WHAT TO WORK ON | Your copy should hold only the lines from the one with "As 5 melhores agências de social media" to the one with "Dimanche 31 mars 2019 sur Arte à 23h40", both included, each exactly as it stands below, with no pictures.

STUDY MATERIAL |
⁂
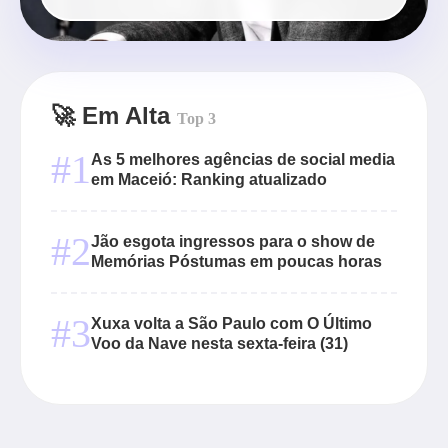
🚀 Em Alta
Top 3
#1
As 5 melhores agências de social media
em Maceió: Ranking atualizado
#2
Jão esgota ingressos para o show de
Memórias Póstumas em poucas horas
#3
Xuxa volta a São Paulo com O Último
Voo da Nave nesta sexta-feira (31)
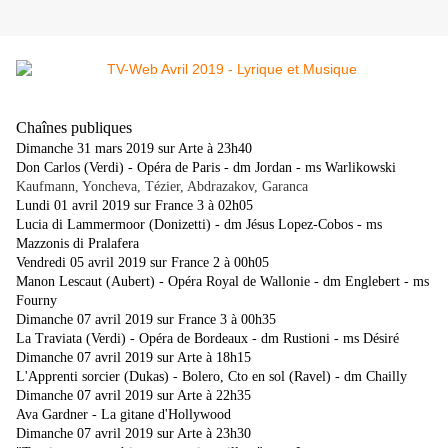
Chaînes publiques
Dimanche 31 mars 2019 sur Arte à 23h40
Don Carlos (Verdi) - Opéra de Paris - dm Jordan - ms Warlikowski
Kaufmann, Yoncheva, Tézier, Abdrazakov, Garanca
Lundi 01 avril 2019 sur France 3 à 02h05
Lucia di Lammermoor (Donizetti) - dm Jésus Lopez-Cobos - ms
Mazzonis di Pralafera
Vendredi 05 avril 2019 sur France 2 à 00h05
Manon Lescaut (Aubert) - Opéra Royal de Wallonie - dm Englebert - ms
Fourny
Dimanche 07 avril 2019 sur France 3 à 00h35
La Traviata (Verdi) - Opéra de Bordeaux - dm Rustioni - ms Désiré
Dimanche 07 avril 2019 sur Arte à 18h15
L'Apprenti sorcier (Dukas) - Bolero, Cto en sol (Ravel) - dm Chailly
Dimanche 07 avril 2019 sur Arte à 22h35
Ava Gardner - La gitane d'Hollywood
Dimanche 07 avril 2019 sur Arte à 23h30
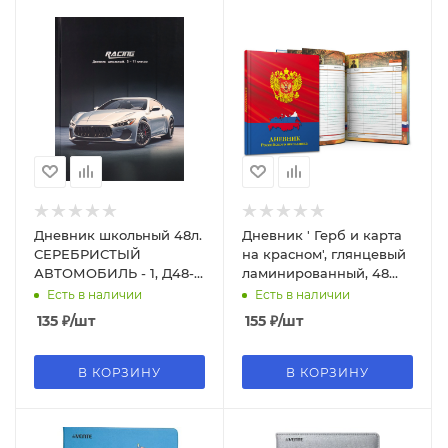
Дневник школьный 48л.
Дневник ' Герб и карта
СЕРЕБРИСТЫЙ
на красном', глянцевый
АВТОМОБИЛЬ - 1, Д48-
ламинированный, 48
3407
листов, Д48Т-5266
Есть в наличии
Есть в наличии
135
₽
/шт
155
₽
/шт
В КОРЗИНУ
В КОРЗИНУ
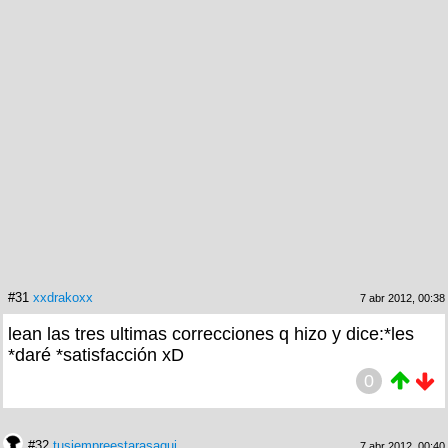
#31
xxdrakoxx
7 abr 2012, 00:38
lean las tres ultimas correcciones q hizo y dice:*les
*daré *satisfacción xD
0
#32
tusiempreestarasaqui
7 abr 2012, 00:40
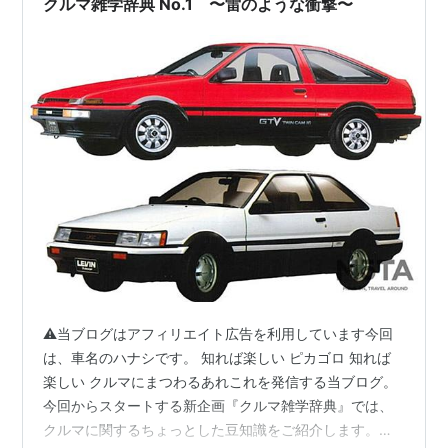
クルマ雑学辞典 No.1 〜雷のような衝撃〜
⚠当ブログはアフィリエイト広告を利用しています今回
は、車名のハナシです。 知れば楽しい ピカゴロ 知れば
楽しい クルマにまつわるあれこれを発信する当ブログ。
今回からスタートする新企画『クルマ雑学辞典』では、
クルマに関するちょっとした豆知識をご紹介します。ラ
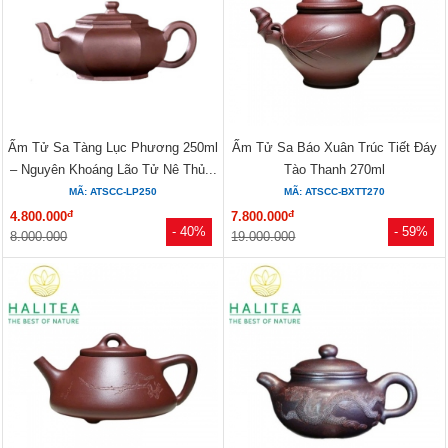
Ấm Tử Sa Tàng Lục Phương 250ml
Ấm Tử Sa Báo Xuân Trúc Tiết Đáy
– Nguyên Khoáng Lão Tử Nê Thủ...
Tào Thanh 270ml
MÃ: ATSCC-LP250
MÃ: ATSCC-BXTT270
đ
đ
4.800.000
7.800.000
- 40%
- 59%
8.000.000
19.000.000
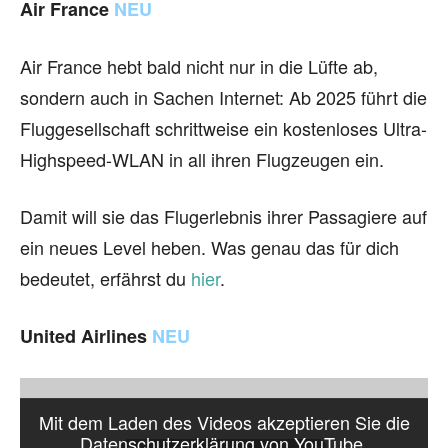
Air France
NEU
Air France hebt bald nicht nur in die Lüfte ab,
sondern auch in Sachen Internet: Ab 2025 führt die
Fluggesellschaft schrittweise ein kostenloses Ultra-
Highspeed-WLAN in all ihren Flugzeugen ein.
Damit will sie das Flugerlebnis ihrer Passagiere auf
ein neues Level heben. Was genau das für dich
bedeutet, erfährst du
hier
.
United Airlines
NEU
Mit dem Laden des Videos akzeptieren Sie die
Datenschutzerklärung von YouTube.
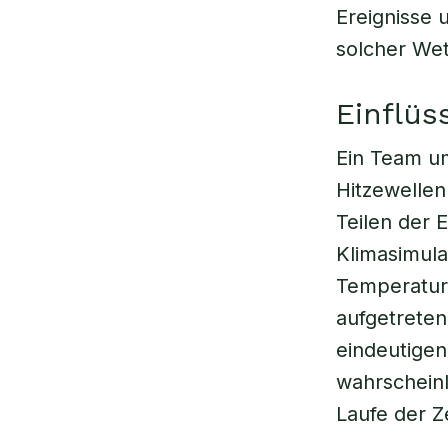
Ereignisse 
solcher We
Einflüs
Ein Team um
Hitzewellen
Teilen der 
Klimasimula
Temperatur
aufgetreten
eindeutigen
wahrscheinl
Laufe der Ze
⁂
WRITTEN REPLY |
As 5 melhores agências de social media
em Maceió: Ranking atualizado
#2
Jão esgota ingressos para o show de
Memórias Póstumas em poucas horas
#3
Xuxa volta a São Paulo com O Último
Voo da Nave nesta sexta-feira (31)
Chaînes publiques
Dimanche 31 mars 2019 sur Arte à 23h40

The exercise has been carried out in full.